The RMSD fluctuation of Cladribine initiated at 1.2 Å, which is fairly stable, and it remained at a range of 2 Å until the end. The RMSF plot reveals the residue wise fluctuation differences in the protein–ligand complex as well as to identify the conformational changes in the entire simulation period. During the entire simulations, all the protein–ligand complexes exhibited uniform fluctuations in most of the residues except significant displacement at the residues 359–370 close to nearly 6 Å indicating considerable mobility of the residues at those regions and presence of loop between two beta strands. These loop regions often house the orthosteric sites of the enzymes, indicating that allosteric binding considerably changes the conformation of the binding site.

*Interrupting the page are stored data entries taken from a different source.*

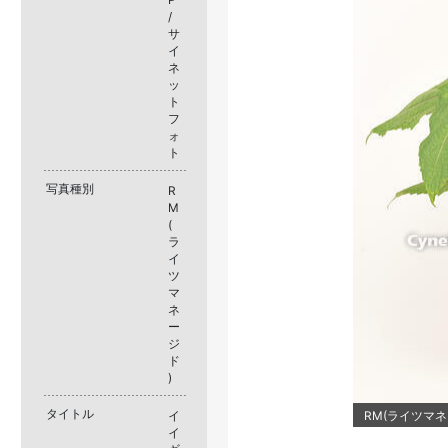
/
サ
イ
ネ
ッ
ト
フ
ォ
ト
写真種別
R
M
(
ラ
イ
ツ
マ
ネ
ー
ジ
ド
)
タイトル
イ
RM(ライツマネー
イ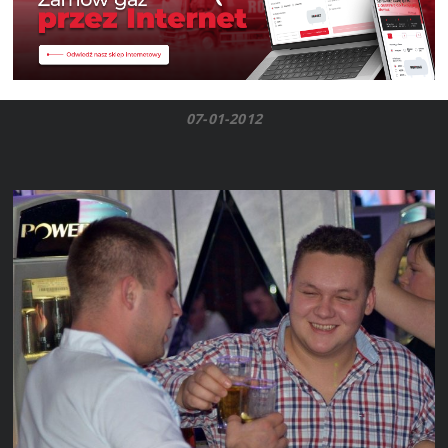
07-01-2012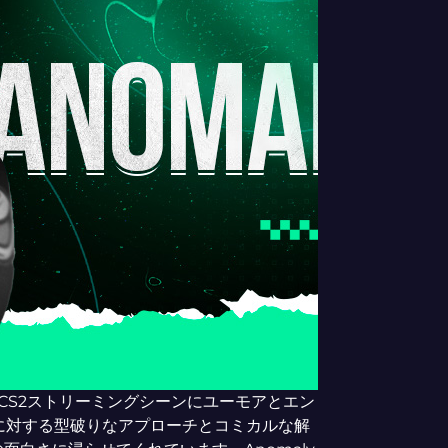
erstedtはCS2ストリーミングシーンにユーモアとエン
に対する型破りなアプローチとコミカルな解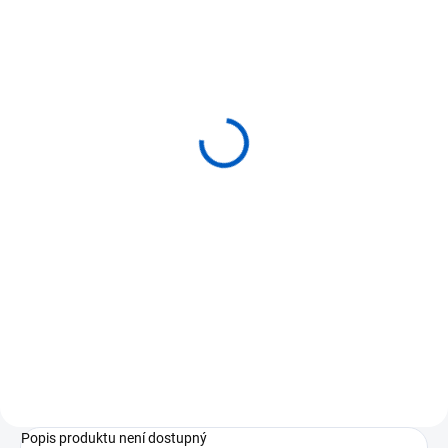
SKLADEM
(1 KS)
ADENA MONTESSORI
Pythagorova tabulka
1 100 Kč
Do košíku
⭐ Pomůcka pro praktické
procvičování násobilky 1–10 ⭐
Dítě vkládá dřevěné čtverečky s
výsledky do prázdné tabulky ⭐
Podporuje porozumění struktuře
násobení a zapamatování...
Popis produktu není dostupný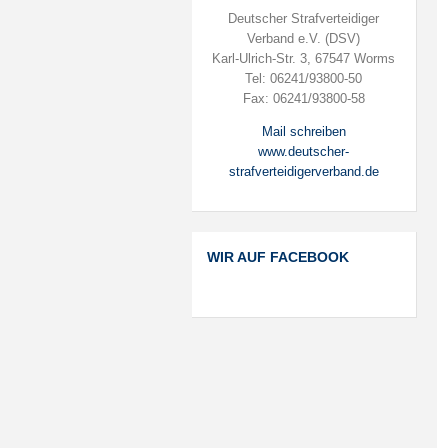
Deutscher Strafverteidiger
Verband e.V. (DSV)
Karl-Ulrich-Str. 3, 67547 Worms
Tel: 06241/93800-50
Fax: 06241/93800-58
Mail schreiben
www.deutscher-
strafverteidigerverband.de
WIR AUF FACEBOOK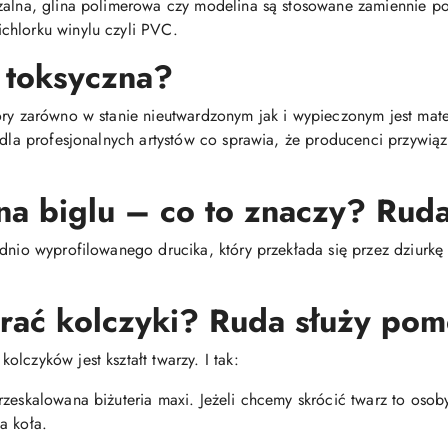
dzalna, glina polimerowa czy modelina są stosowane zamiennie 
chlorku winylu czyli PVC.
 toksyczna?
óry zarówno w stanie nieutwardzonym jak i wypieczonym jest mat
i dla profesjonalnych artystów co sprawia, że producenci przywią
na biglu – co to znaczy? Ruda
dnio wyprofilowanego drucika, który przekłada się przez dziurkę 
brać kolczyki? Ruda służy pom
lczyków jest kształt twarzy. I tak:
rzeskalowana biżuteria maxi. Jeżeli chcemy skrócić twarz to oso
a koła.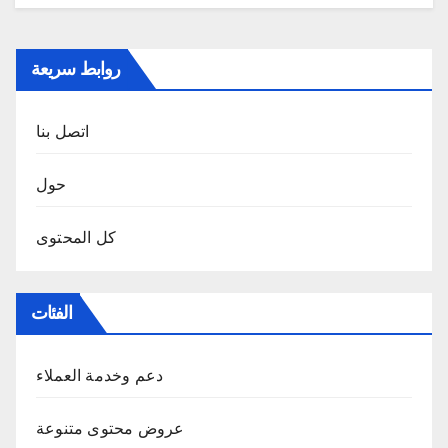
روابط سريعة
اتصل بنا
حول
كل المحتوى
الفئات
دعم وخدمة العملاء
عروض محتوى متنوعة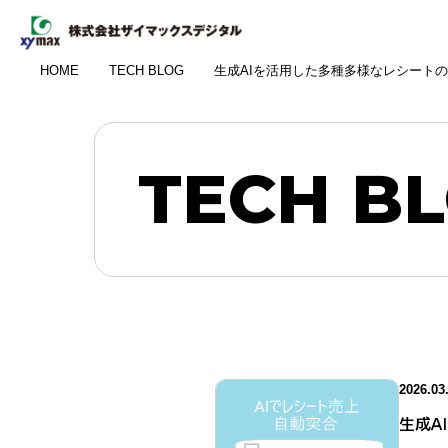
HOME
TECH BLOG
生成AIを活用した多種多様なレシート
TECH B
2026.03
生成A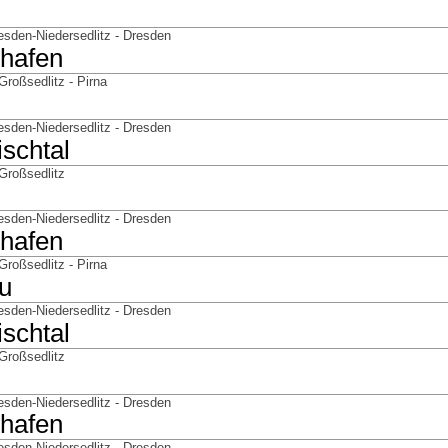
esden-Niedersedlitz - Dresden
hafen
roßsedlitz - Pirna
esden-Niedersedlitz - Dresden
schtal
Großsedlitz
esden-Niedersedlitz - Dresden
hafen
roßsedlitz - Pirna
u
esden-Niedersedlitz - Dresden
schtal
Großsedlitz
esden-Niedersedlitz - Dresden
hafen
esden-Niedersedlitz - Dresden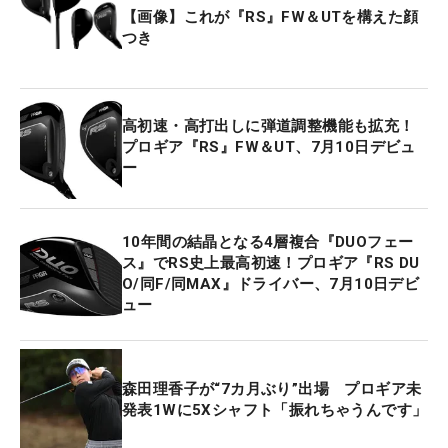
【画像】これが『RS』FW＆UTを構えた顔
つき
高初速・高打出しに弾道調整機能も拡充！
プロギア『RS』FW＆UT、7月10日デビュ
ー
10年間の結晶となる4層複合『DUOフェー
ス』でRS史上最高初速！プロギア『RS DU
O/同F/同MAX』ドライバー、7月10日デビ
ュー
森田理香子が“7カ月ぶり”出場 プロギア未
発表1Wに5Xシャフト「振れちゃうんです」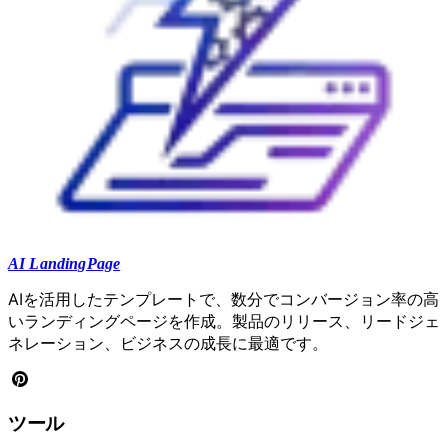
AI LandingPage
AIを活用したテンプレートで、数分でコンバージョン率の高
いランディングページを作成。製品のリリース、リードジェ
ネレーション、ビジネスの成長に最適です。
ツール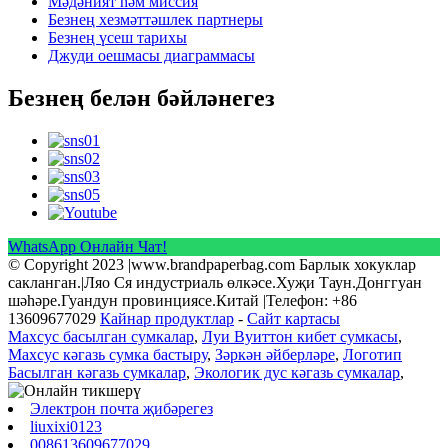
Мәдәният һәм миссия
Безнең хезмәттәшлек партнеры
Безнең үсеш тарихы
Джуди оешмасы диаграммасы
Безнең белән бәйләнегез
WhatsApp Онлайн Чат!
© Copyright 2023 |www.brandpaperbag.com Барлык хокуклар
сакланган.|Ляо Ся индустриаль өлкәсе.Хуҗи Таун.Донггуан
шәһәре.Гуандун провинциясе.Китай |Телефон: +86
13609677029
Кайнар продуктлар
-
Сайт картасы
Махсус басылган сумкалар
,
Луи Вуиттон кибет сумкасы
,
Махсус кәгазь сумка бастыру
,
Зәркән әйберләре
,
Логотип
Басылган кәгазь сумкалар
,
Экологик дус кәгазь сумкалар
,
Электрон почта җибәрегез
liuxixi0123
008613609677029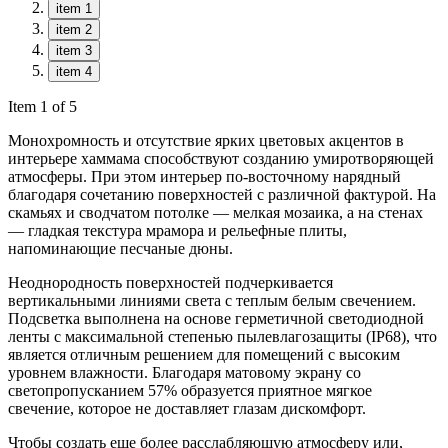
item 1
item 2
item 3
item 4
Item 1 of 5
Монохромность и отсутствие ярких цветовых акцентов в
интерьере хаммама способствуют созданию умиротворяющей
атмосферы. При этом интерьер по-восточному нарядный
благодаря сочетанию поверхностей с различной фактурой. На
скамьях и сводчатом потолке — мелкая мозаика, а на стенах
— гладкая текстура мрамора и рельефные плиты,
напоминающие песчаные дюны.
Неоднородность поверхностей подчеркивается
вертикальными линиями света с теплым белым свечением.
Подсветка выполнена на основе герметичной светодиодной
ленты с максимальной степенью пылевлагозащиты (IP68), что
является отличным решением для помещений с высоким
уровнем влажности. Благодаря матовому экрану со
светопропусканием 57% образуется приятное мягкое
свечение, которое не доставляет глазам дискомфорт.
Чтобы создать еще более расслабляющую атмосферу или,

The ligands D585-0607, D175-0195 from the ChemDiv PRMTs library in complex with the PRMT3 allosteric site remained stable during the simulation process. The RMSD of the protein in the complex can be seen in Fig. 10. D175-0195 started to fluctuate at 15 ns time, but the fluctuation was not too high and the change in RMSD was below the 3 Å threshold limit. The protein, RMSD, during the 100 ns simulation, remained like this in the stable form. The ligand, RMSD, also started low, but at about 15 ns time, the RMSD increased and remained like this until 35 ns. It came down after that, and the ligand then stabilized in the allosteric site. The increase of the ligand, RMSD, was due to the torsional movement of some of the movable bonds in this ligand. The interaction analysis of D175-0195 inside the allosteric site revealed that this compound was able to maintain the different types of molecular contacts previously seen in the XP docking studies. The histogram contact diagram can be seen in Fig. 11A, where the major molecular interactions seen in the MD simulation studies were hydrophobic type interactions and water-bridged hydrogen interactions at V421 and E422. The ligand D585-0607 remained stable until the 35 ns mark, after that the RMSD started to fluctuate too much inside the allosteric site (Fig. 10). The RMSD later aligned on the C-alpha backbone of the protein; however, the trajectory analysis suggests that the ligand was in contact with the allosteric site of the PRMT3 during the start of the simulation, but later, some major conformational changes occurred in the ligand structure that resulted in lower interactions. The interaction analysis of the trajectory revealed that this compound engaged in ionic, hydrophobic and H-bond interactions with the allosteric site (Fig. 10A), but its interaction intensity, was low compared to the top identified leads from the other libraries.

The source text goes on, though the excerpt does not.